Within a half hour he was sewing me up and injecting marcaine and morphine into the knee.

My doctor leaned forward with the bad news: a split articular cartilage, rough femur, advanced arthritis. No more tennis, ever, unless I was keen on a follow-up knee replacement—an operation that would make this one look like a pinprick. Then he used the four-letter word: golf.

The Sure Cure for Self Pity

The anesthetist wheeled me into the post-op care unit.

“I guess that wasn’t very good news,” she said.

“No, it wasn’t. Oh, well.”

But I couldn’t feel sorry for myself too long. For I was lying in a ward of groaning old women fresh from surgery likely not elective like mine. One cried out in anguish. A nurse went to her and affixed an I.V. She leaned over her patient and said:

“When you want more painkiller, press this button that I’m placing in your hand.”

The old woman, eyes still shut, groaned again and lay motionless.

The nurse looked at her and let out a breath. “Well, even if you can’t hear me I’m telling you anyway: Just press the button when you can’t stand it anymore. Good luck, sweetie.”

Looking at my fellow post-ops, I felt lucky to be alive and conscious and able to play golf if that’s all there was. At that moment, it seemed like a lot. Still, I wanted to get out of there as soon as possible. But they wouldn’t let me go until the numbness went away.

I’d discovered, when I helped lift myself from the operating table back onto the gurney, that my legs felt like dead meat. I tried now to move my toes but couldn’t. Nor could I feel the touch of the blanket on my legs. I thought, if this is what it’s like to be a paraplegic, to have half your body a useless appendage without feel or function,…I looked about for some wood to knock on.

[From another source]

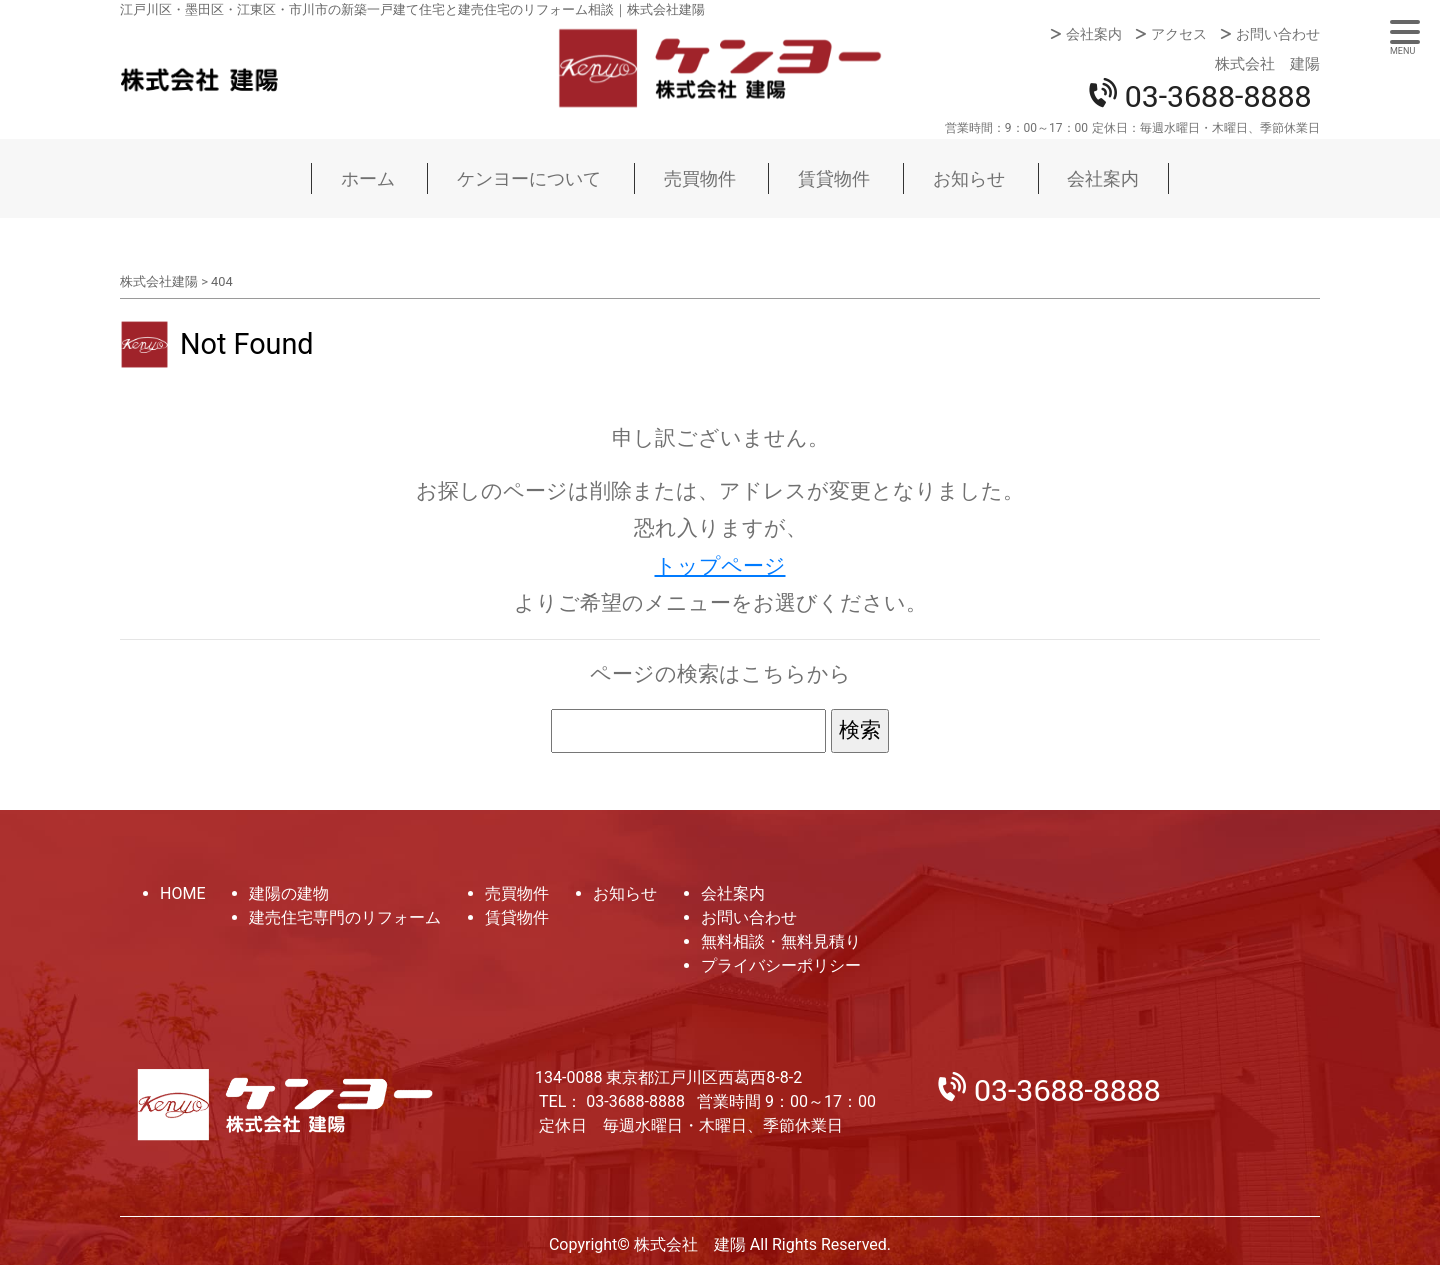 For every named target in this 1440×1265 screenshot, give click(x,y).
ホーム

After an hour I could wiggle my toes. When the nurse asked if the numbness had gone, I lied:

“Vanished. I’m ready to go.”

They wheeled me to the outpatient recovery room, where at least people weren’t crying out in pain.

Feeling: Good

Here, after another hour, the numbness finally left my legs. But when I reached beneath the blanket to touch myself, I still had no feeling whatsoever.

I wasn’t exactly panicky, though I wondered if this was normal. However, I was afraid to ask. So my sick mind fixed on the worst-case scenario: Maybe, when the anesthetist was jabbing my spinal column, she clipped a minute nerve, permanently severing all sexual function and feel. I contemplated that at length, in horrific detail.

The recovery-room nurse came by, smiled, and laid a reassuring hand on my blanket. “You’ll be walking out of here in no time.”

I felt it when she patted my foot. But she could have kicked me between the legs and I still would have had the same crooked smile on my face.

Was this my fate: endless rounds of golf and genital road kill? In one afternoon I’d aged forty years. Even a billion-dollar malpractice settlement would be of scant value to me: All I wanted was a Kevorkian machine.

I tried not to touch myself. But I was obsessed. It was like I was fifteen once again—but with a slightly different motivation.

From across the room, a rotund, silver-haired man just back from a colonoscopy tried to engage me in conversation. But my mind was elsewhere: between my legs.

When he eventually looked away I checked once more. Finally I thought I sensed something. Yes, most definitely, yes!

So what if I couldn’t play tennis anymore. There were other pleasures lying in wait along the road of life. This was just another aching step down that road, and, as promised, in two days I was taking it.